## [What is expected]
Your answer must be every line of the data that contains "pétanque".

[Opening Dataset records section]

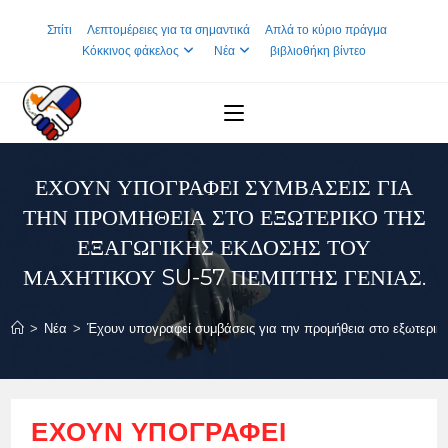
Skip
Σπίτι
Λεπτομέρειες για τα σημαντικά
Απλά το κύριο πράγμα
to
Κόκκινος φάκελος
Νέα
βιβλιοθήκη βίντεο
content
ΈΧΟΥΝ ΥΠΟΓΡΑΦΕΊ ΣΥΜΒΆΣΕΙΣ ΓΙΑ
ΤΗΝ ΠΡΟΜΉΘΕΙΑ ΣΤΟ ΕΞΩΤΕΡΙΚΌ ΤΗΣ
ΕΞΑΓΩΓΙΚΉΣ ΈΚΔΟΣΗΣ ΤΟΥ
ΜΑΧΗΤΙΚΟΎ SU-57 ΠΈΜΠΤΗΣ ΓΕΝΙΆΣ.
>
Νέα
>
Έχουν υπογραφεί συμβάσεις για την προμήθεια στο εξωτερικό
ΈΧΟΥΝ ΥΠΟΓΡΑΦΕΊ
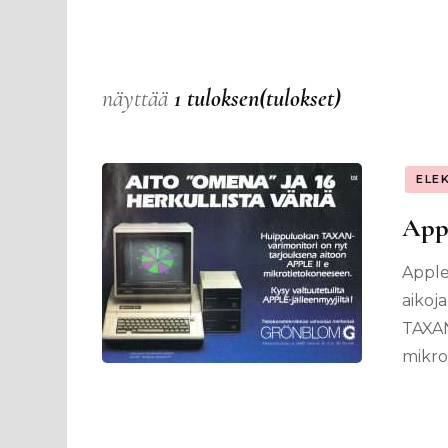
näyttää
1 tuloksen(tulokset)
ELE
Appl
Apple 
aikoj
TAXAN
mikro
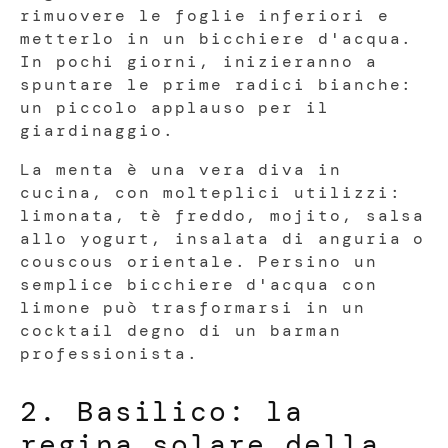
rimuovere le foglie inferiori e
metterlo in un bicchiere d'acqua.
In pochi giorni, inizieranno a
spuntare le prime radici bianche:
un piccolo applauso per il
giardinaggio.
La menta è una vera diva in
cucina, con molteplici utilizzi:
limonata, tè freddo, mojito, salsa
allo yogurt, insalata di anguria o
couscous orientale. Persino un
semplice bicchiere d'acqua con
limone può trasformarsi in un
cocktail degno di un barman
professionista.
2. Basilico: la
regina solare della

[Closing Dataset records section]
[Opening Dataset records section]

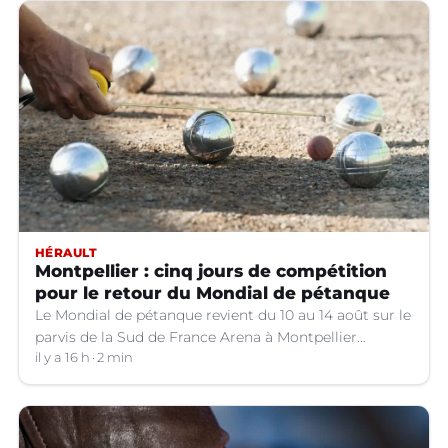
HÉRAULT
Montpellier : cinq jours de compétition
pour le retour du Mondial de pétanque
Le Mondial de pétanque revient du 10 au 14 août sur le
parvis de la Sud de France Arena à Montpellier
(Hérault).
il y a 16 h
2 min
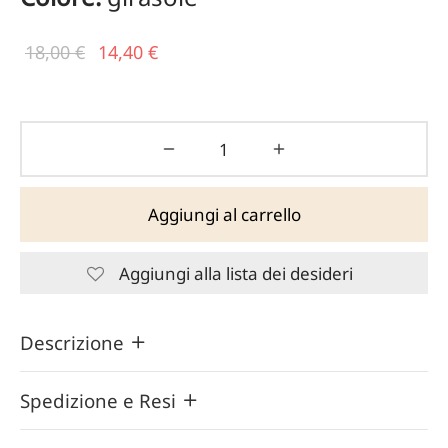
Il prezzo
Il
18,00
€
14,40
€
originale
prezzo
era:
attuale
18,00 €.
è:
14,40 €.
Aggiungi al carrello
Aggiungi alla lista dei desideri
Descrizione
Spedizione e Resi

[Closing Dataset records section]
[Opening Dataset records section]

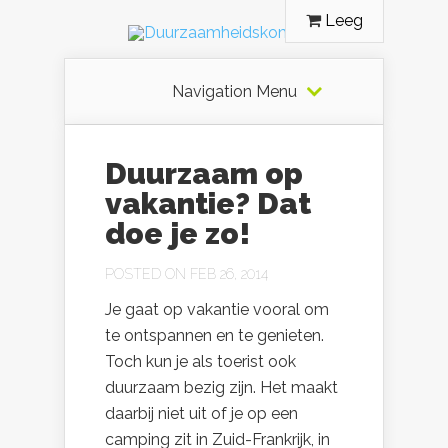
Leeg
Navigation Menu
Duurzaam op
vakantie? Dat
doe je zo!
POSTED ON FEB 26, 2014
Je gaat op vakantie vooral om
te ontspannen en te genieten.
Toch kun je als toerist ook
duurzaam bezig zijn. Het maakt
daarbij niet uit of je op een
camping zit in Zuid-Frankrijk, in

[Closing Dataset records section]

## [Solution below]
pour le retour du Mondial de pétanque
Le Mondial de pétanque revient du 10 au 14 août sur le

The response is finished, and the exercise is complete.